Data -
********
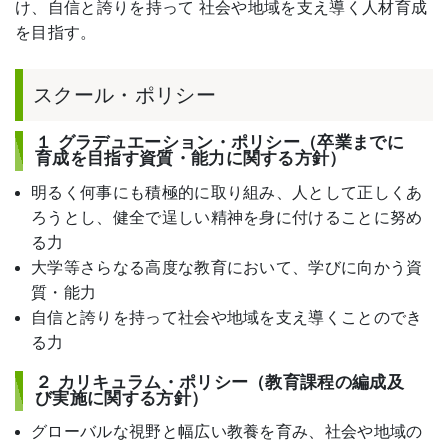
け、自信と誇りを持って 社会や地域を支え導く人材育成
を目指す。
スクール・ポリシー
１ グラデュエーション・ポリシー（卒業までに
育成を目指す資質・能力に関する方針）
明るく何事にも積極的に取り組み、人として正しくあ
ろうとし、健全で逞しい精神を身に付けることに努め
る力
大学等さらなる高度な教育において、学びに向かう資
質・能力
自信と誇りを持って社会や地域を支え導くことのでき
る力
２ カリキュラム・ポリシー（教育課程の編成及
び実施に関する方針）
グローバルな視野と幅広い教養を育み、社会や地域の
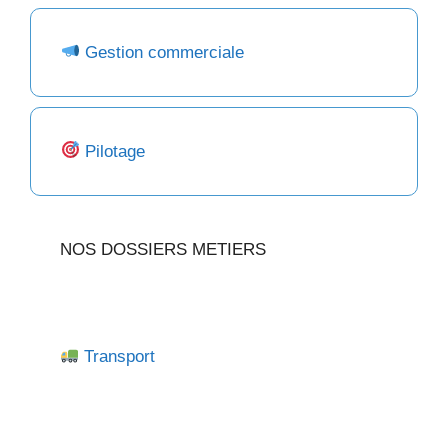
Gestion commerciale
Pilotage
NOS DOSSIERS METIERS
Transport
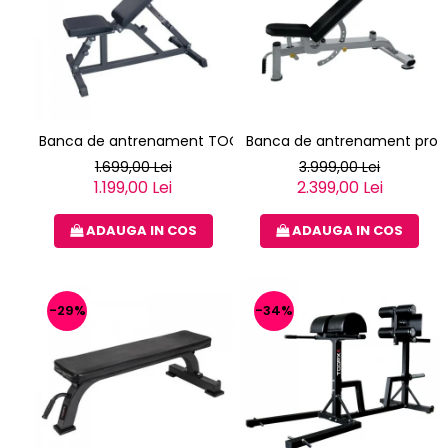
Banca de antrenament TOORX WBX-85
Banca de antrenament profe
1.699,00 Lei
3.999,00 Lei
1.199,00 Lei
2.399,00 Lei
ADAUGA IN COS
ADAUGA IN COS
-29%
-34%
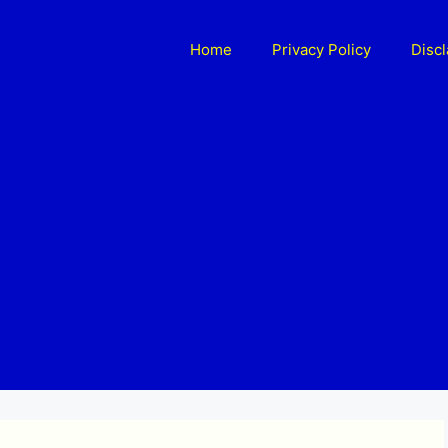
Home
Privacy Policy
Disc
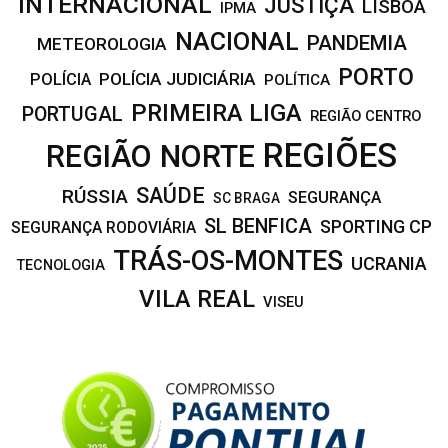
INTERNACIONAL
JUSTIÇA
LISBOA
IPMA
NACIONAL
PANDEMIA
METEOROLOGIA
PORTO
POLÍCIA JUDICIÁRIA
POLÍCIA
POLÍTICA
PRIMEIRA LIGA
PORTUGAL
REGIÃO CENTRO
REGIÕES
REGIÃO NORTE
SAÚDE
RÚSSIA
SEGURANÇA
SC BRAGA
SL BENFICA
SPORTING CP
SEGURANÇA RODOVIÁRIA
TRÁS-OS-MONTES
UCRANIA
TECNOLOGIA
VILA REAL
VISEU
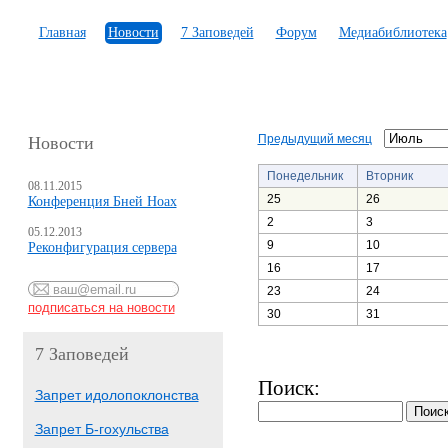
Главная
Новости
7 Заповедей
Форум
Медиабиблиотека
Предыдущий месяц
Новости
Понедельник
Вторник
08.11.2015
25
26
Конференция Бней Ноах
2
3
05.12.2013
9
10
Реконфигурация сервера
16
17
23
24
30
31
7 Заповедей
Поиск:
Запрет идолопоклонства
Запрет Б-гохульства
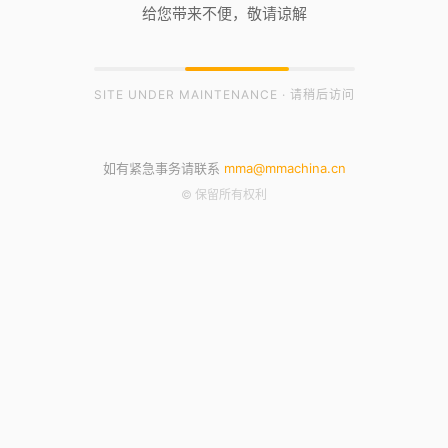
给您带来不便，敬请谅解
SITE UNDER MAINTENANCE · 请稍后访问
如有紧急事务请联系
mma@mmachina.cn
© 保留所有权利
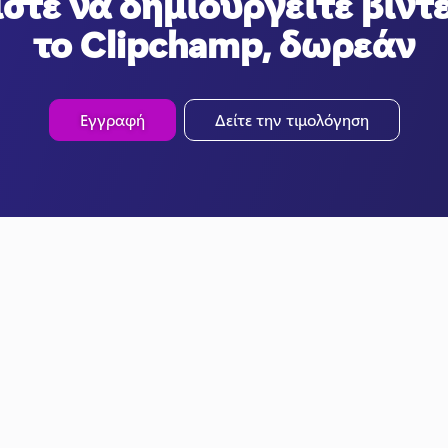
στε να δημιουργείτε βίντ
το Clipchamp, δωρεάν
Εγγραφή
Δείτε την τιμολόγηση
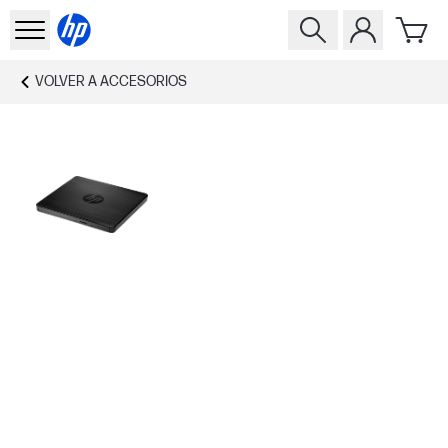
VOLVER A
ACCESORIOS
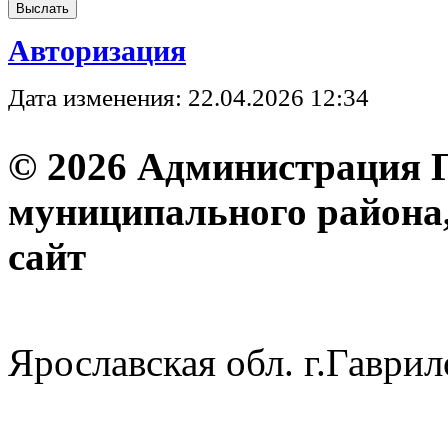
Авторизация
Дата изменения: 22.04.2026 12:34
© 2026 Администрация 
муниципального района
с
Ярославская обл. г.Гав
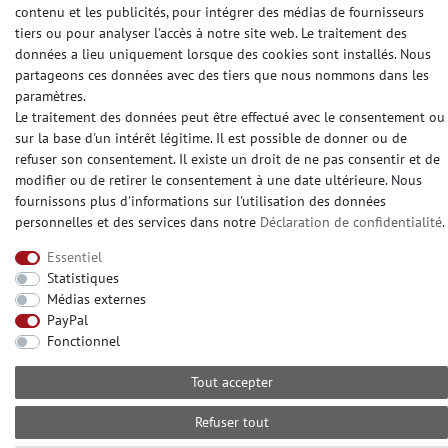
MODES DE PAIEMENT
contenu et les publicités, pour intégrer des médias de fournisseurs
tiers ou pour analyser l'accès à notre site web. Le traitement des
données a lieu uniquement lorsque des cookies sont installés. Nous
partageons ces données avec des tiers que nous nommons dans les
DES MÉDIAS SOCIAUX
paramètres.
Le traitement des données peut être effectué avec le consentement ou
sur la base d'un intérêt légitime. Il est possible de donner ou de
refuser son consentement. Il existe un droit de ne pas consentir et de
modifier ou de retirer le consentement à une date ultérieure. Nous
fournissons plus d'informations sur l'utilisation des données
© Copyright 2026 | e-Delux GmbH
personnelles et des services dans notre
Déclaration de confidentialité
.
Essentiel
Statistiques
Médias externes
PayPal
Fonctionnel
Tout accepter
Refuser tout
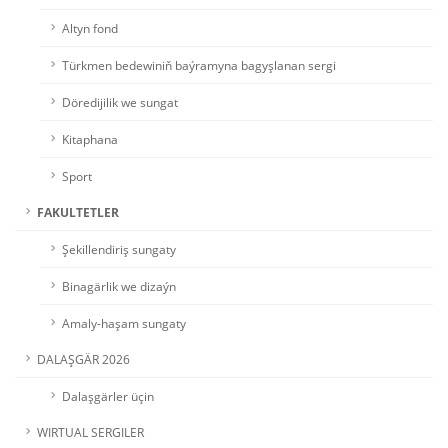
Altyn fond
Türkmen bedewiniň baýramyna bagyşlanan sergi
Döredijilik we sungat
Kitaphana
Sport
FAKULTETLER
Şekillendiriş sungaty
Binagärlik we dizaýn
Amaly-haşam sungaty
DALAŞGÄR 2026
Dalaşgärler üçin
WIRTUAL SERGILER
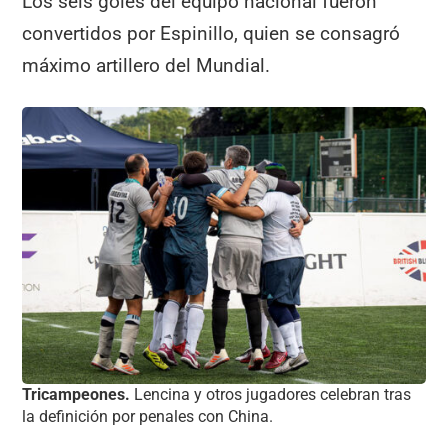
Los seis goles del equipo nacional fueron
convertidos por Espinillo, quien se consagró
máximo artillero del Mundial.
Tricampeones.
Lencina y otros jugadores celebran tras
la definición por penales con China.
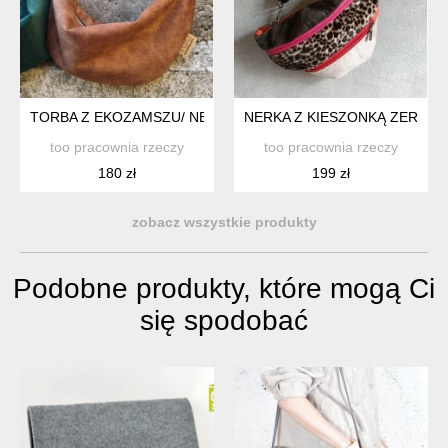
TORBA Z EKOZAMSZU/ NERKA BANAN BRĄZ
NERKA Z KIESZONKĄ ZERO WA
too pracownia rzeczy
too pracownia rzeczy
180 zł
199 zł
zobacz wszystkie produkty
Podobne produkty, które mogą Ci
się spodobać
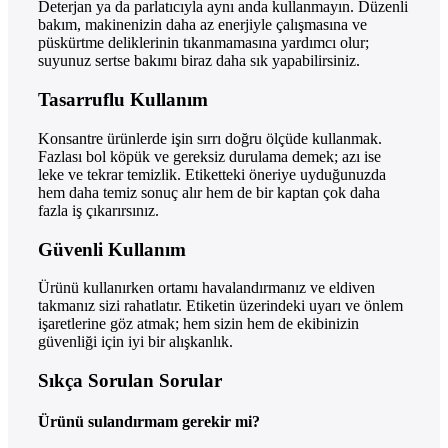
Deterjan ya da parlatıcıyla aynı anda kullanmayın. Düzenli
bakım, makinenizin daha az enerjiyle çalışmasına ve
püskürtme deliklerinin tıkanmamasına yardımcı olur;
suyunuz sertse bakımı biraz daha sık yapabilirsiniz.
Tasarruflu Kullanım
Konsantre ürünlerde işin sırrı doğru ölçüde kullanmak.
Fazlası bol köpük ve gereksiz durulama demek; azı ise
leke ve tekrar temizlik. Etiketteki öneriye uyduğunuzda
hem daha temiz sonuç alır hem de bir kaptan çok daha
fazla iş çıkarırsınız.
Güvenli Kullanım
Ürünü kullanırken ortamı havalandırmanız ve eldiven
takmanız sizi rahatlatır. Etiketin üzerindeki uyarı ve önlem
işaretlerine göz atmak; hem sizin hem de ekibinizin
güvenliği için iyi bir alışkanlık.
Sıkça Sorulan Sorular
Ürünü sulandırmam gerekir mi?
********
Task requirements - Look through the entries above. Copy out every line holding the word "consentement".

Solution -
Le traitement des données peut être effectué avec le consentement ou
refuser son consentement. Il existe un droit de ne pas consentir et de
modifier ou de retirer le consentement à une date ultérieure. Nous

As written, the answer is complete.